A new report from the Rocky Mountain Institute has concluded that a collection of factors working together have created a “groundbreaking” opportunity for decarbonising the global mining industry, specifically a transition to renewable energy across the industry.
The report was published by Sunshine for Mines, a Rocky Mountain Institute–Carbon War Room program that facilitates the adoption of renewables for mines and aims to reach a total of 8 GW of renewable capacity in the ground for mines by 2025. The Sunshine for Mines team analysed the mining industry and found that there are numerous advantages that could be employed to significantly reduce the carbon intensity of the industry. The global mining industry represents anywhere from 1.25% to 11% of the world’s total energy consumption, depending on the source, but with the right modifications, the industry could go from being a highly carbon intensive industry to relying on renewable energy to significantly reduce its emissions.
Specifically, the report, Toward Sustainable Mining, concludes that, “Considering current technology costs, every mining function except trucking can be electrified, from shovelling to the on-site movement of raw materials.”
The report doesn’t identify a need to halt extraction of natural resource commodities, but rather focuses on ways to further increase the energy efficiency of the mining industry — which has made significant progress already in productivity and energy efficiency but can do much more. Only 2.5% of the mining sector’s electricity mix is sourced from renewable energy, but that figure could be increased dramatically. The authors of the report believe that a large portion of the electricity consumed by the mining sector could be sourced from renewable energy at or below the cost of traditional diesel generators or grid power.
“Today, serving even a fraction of the electricity load of a large mining site via renewable energy can mean adding tens of megawatts (MW) of new renewable capacity in a single project,” the authors of the report state. “Over time, this can lead to the displacement of an equivalently large amount of diesel-generated electricity and its associated carbon emissions. “
Of course, there is the possibility that in the future the total amount of material being dug out of the ground will decrease. In 2014, 17.4 billion metric tonnes equivalent of mineral raw materials were extracted by the extractive industry, of which 7 billion metric tonnes were oil and gas. The mining industry itself is a subset of this larger sector and deals with the extraction of solid minerals — including coal. The mining industry extracted 10.4 billion metric tonnes of material in 2014, of which over ¾ was coal.
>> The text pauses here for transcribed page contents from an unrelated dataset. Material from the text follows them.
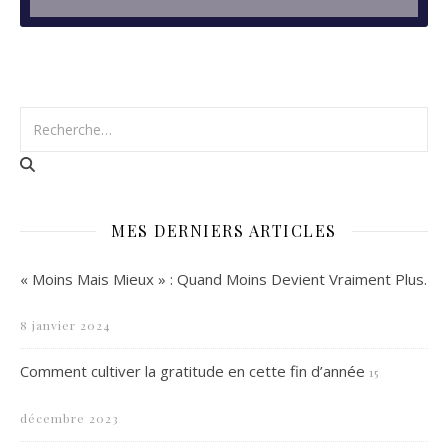
MES DERNIERS ARTICLES
« Moins Mais Mieux » : Quand Moins Devient Vraiment Plus.
8 janvier 2024
Comment cultiver la gratitude en cette fin d’année
15
décembre 2023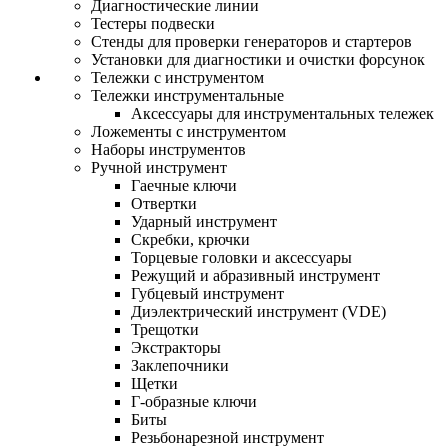
Диагностические линии
Тестеры подвески
Стенды для проверки генераторов и стартеров
Установки для диагностики и очистки форсунок
Тележки с инструментом
Тележки инструментальные
Аксессуары для инструментальных тележек
Ложементы с инструментом
Наборы инструментов
Ручной инструмент
Гаечные ключи
Отвертки
Ударный инструмент
Скребки, крючки
Торцевые головки и аксессуары
Режущий и абразивный инструмент
Губцевый инструмент
Диэлектрический инструмент (VDE)
Трещотки
Экстракторы
Заклепочники
Щетки
Г-образные ключи
Биты
Резьбонарезной инструмент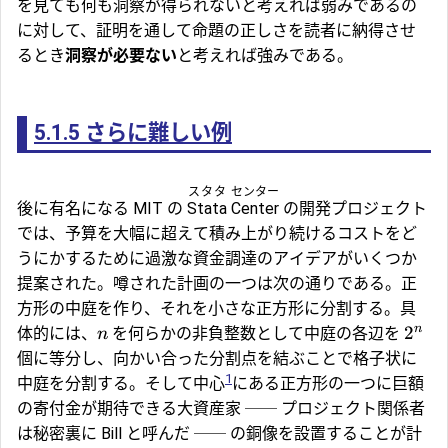
を見ても何も洞察が得られないと考えれば弱みであるの
に対して、証明を通して命題の正しさを読者に納得させ
るとき
洞察が必要ない
と考えれば強みである。
5.1.5
さらに難しい例
スタタ
センター
後に有名になる MIT の
Stata
Center
の開発プロジェクト
では、予算を大幅に超えて積み上がり続けるコストをど
うにかするために過激な資金調達のアイデアがいくつか
提案された。噂された計画の一つは次の通りである。正
方形の中庭を作り、それを小さな正方形に分割する。具
n
2
体的には、
を何らかの非負整数として中庭の各辺を
n
個に等分し、向かい合った分割点を結ぶことで格子状に
1
中庭を分割する。そして中心
にある正方形の一つに巨額
の寄付金が期待できる大資産家 ── プロジェクト関係者
は秘密裏に Bill と呼んだ ── の銅像を設置することが計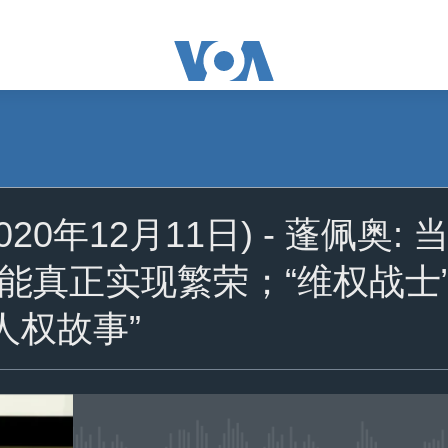
订阅
020年12月11日) - 蓬佩奥
苹果播客
能真正实现繁荣；“维权战士
YouTube Music
人权故事”
Spotify
YouTube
The Mining Industry as a Subset of the Extractive Industry
So, in the future, some of these numbers may decrease naturally, as the coal industry is finally put to rest in the coming decades. However, humanity will likely always need something out of the ground, and it is important that — as with every other industry and sector — the mining industry is decarbonised to the fullest extent. The authors of the report explain that, “Even though extracting raw materials is necessary, doing so in a carbon-intensive manner is not.”
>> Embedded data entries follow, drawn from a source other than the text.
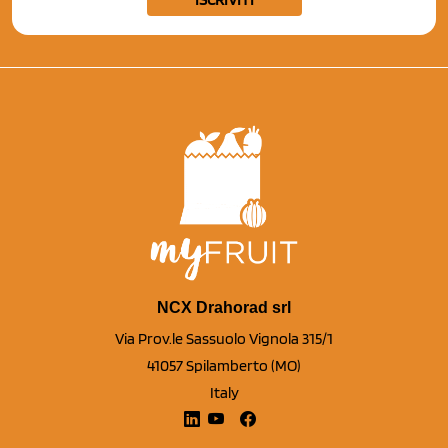
NCX Drahorad srl
Via Prov.le Sassuolo Vignola 315/1
41057 Spilamberto (MO)
Italy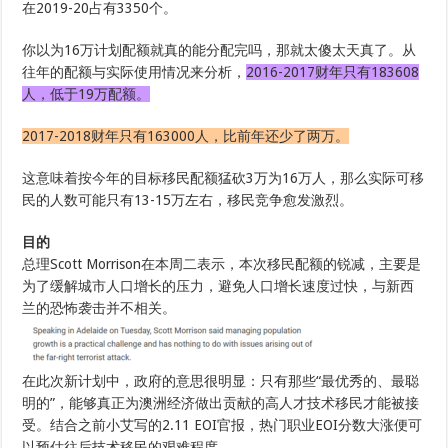
在2019-20占有3350个。
你以为16万计划配额就真的能分配完吗，那就太傻太天真了。从
往年的配额与实际使用情况来分析，
2016-2017财年只有183608
人，低于19万配额。
2017-2018财年只有163000人，比前年还少了两万。
这意味着按今年的目标移民配额猛砍3万为16万人，那么实际可移
民的人数可能只有13-15万左右，移民竞争愈发激烈。
目的
总理Scott Morrison在本周二表示，本次移民配额的锐减，主要是
为了缓解城市人口增长的压力，避免人口增长速度过快，与新西
兰的恐怖袭击并不相关。
在此次新计划中，政府的意思很明显：只有那些“最优秀的、最聪
明的”，能够真正为澳洲经济做出贡献的高人才技术移民才能被接
受。结合之前小艾写的2.11 EOI官报，热门职业EOI分数大涨便可
以预估往后技术移民的艰难程度。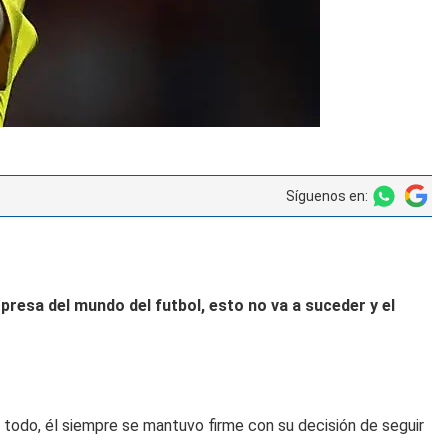
Síguenos en:
presa del mundo del futbol, esto no va a suceder y el
 todo, él siempre se mantuvo firme con su decisión de seguir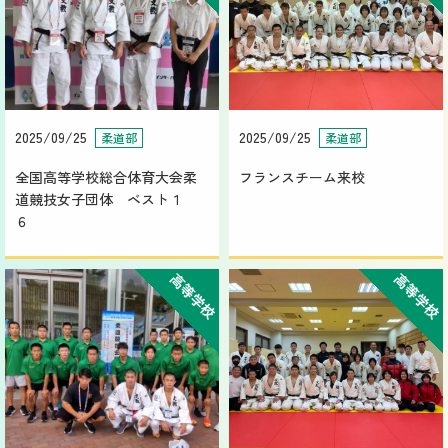
2025/09/25
2025/09/25
柔道部
柔道部
全国高等学校総合体育大会柔
フランスチーム来校
道競技女子団体 ベスト１
６
高等学校
高等学校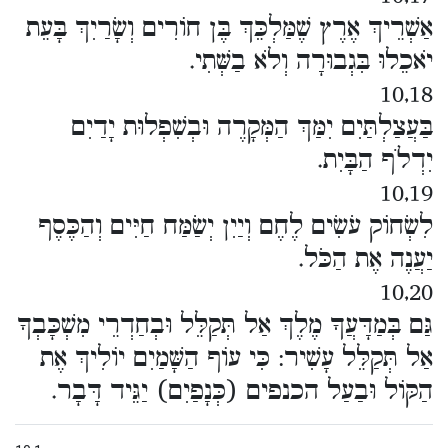
אַשְׁרֵיךְ אֶרֶץ שֶׁמַּלְכֵּךְ בֶּן חוֹרִים וְשָׂרַיִךְ בָּעֵת
יֹאכֵלוּ בִּגְבוּרָה וְלֹא בַשְּׁתִי.
10,18
בַּעֲצַלְתַּיִם יִמַּךְ הַמְּקָרֶה וּבְשִׁפְלוּת יָדַיִם
יִדְלֹף הַבָּיִת.
10,19
לִשְׂחוֹק עֹשִׂים לֶחֶם וְיַיִן יְשַׂמַּח חַיִּים וְהַכֶּסֶף
יַעֲנֶה אֶת הַכֹּל.
10,20
גַּם בְּמַדָּעֲךָ מֶלֶךְ אַל תְּקַלֵּל וּבְחַדְרֵי מִשְׁכָּבְךָ
אַל תְּקַלֵּל עָשִׁיר: כִּי עוֹף הַשָּׁמַיִם יוֹלִיךְ אֶת
הַקּוֹל וּבַעַל הכנפים (כְּנָפַיִם) יַגֵּיד דָּבָר.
The global energy consumption of the mining industry in 2014 amounted to almost 1,400 Terawatt-hours (TWh) — not bad, considering the total energy consumption of Spain was just above 1,300 TWh. Modern-day energy economics make it possible to integrate renewable energy to reduce carbon intensity for mining sites.
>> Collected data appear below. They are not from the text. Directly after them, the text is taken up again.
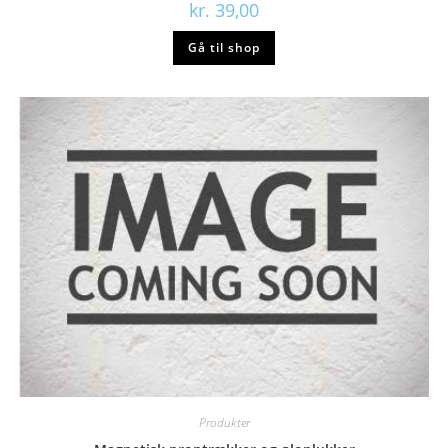
kr.
39,00
Gå til shop
Produkter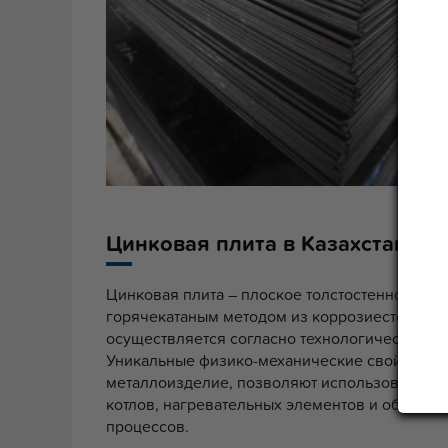
Цинковая плита в Казахстане
Цинковая плита – плоское толстостенное из
горячекатаным методом из коррозиестойкого
осуществляется согласно технологической до
Уникальные физико-механические свойства, 
металлоизделие, позволяют использовать пр
котлов, нагревательных элементов и оборуд
процессов.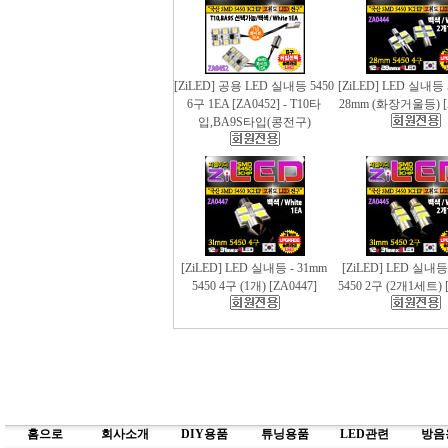
[ZiLED] 공용 LED 실내등 5450
[ZiLED] LED 실내등 
6구 1EA [ZA0452] - T10타
28mm (화장거울등) [
입,BA9S타입(콩전구)
[ZiLED] LED 실내등 - 31mm
[ZiLED] LED 실내등
5450 4구 (1개) [ZA0447]
5450 2구 (2개1세트) [
홈으로
회사소개
DIY용품
튜닝용품
LED관련
방음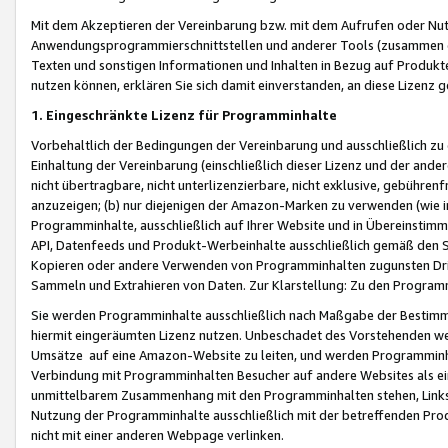
Mit dem Akzeptieren der Vereinbarung bzw. mit dem Aufrufen oder Nutz
Anwendungsprogrammierschnittstellen und anderer Tools (zusammen die
Texten und sonstigen Informationen und Inhalten in Bezug auf Produkte
nutzen können, erklären Sie sich damit einverstanden, an diese Lizenz 
1. Eingeschränkte Lizenz für Programminhalte
Vorbehaltlich der Bedingungen der Vereinbarung und ausschließlich z
Einhaltung der Vereinbarung (einschließlich dieser Lizenz und der ande
nicht übertragbare, nicht unterlizenzierbare, nicht exklusive, gebühren
anzuzeigen; (b) nur diejenigen der Amazon-Marken zu verwenden (wie in 
Programminhalte, ausschließlich auf Ihrer Website und in Übereinstimmu
API, Datenfeeds und Produkt-Werbeinhalte ausschließlich gemäß den Spe
Kopieren oder andere Verwenden von Programminhalten zugunsten Dri
Sammeln und Extrahieren von Daten. Zur Klarstellung: Zu den Program
Sie werden Programminhalte ausschließlich nach Maßgabe der Besti
hiermit eingeräumten Lizenz nutzen. Unbeschadet des Vorstehenden we
Umsätze auf eine Amazon-Website zu leiten, und werden Programminhal
Verbindung mit Programminhalten Besucher auf andere Websites als ein
unmittelbarem Zusammenhang mit den Programminhalten stehen, Links z
Nutzung der Programminhalte ausschließlich mit der betreffenden Pr
nicht mit einer anderen Webpage verlinken.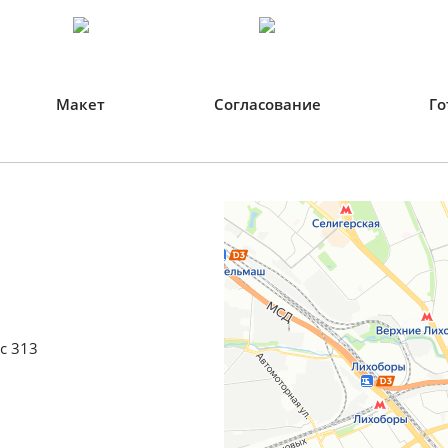
Макет
Согласование
Го
с 313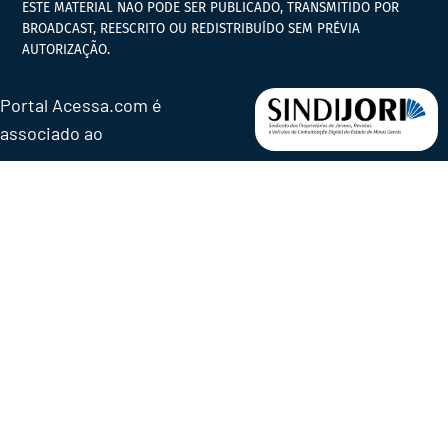
ESTE MATERIAL NÃO PODE SER PUBLICADO, TRANSMITIDO POR
BROADCAST, REESCRITO OU REDISTRIBUÍDO SEM PRÉVIA
AUTORIZAÇÃO.
Portal Acessa.com é
associado ao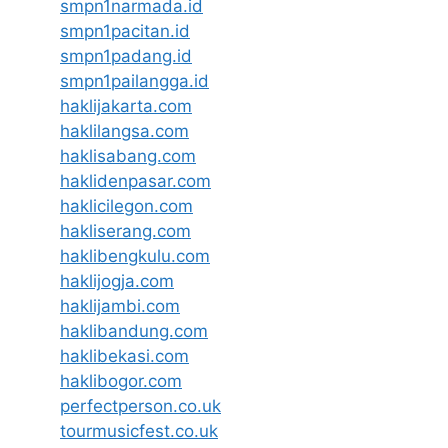
smpn1narmada.id
smpn1pacitan.id
smpn1padang.id
smpn1pailangga.id
haklijakarta.com
haklilangsa.com
haklisabang.com
haklidenpasar.com
haklicilegon.com
hakliserang.com
haklibengkulu.com
haklijogja.com
haklijambi.com
haklibandung.com
haklibekasi.com
haklibogor.com
perfectperson.co.uk
tourmusicfest.co.uk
The authors of the report compared the levelised cost of electricity (LCOE) for solar, gas peaking, and diesel generation found at remote, off-grid mining sites. They revealed that there are significant advantages for switching to renewable energy.
Levelized Cost of Energy: Fossil Fuels vs. Solar
There are numerous benefits for switching to renewable beyond just swapping out fossil fuels for renewables. There has always been volatility in fossil fuel prices, impacting both grid-connected and off-grid mining sites. Swapping to an on-site solar energy and storage system would create supply stability and insulate the industry from fossil fuel price spikes. Further, a larger-than-necessary solar project that is connected to the grid could not only supply all the electricity needs of the site, but also generate extra electricity that can be sold back to the grid. Of course, there are also the less-tangible benefits, such as creating shared value, improving community relations, mitigating climate risks, and creating value out of closed mines.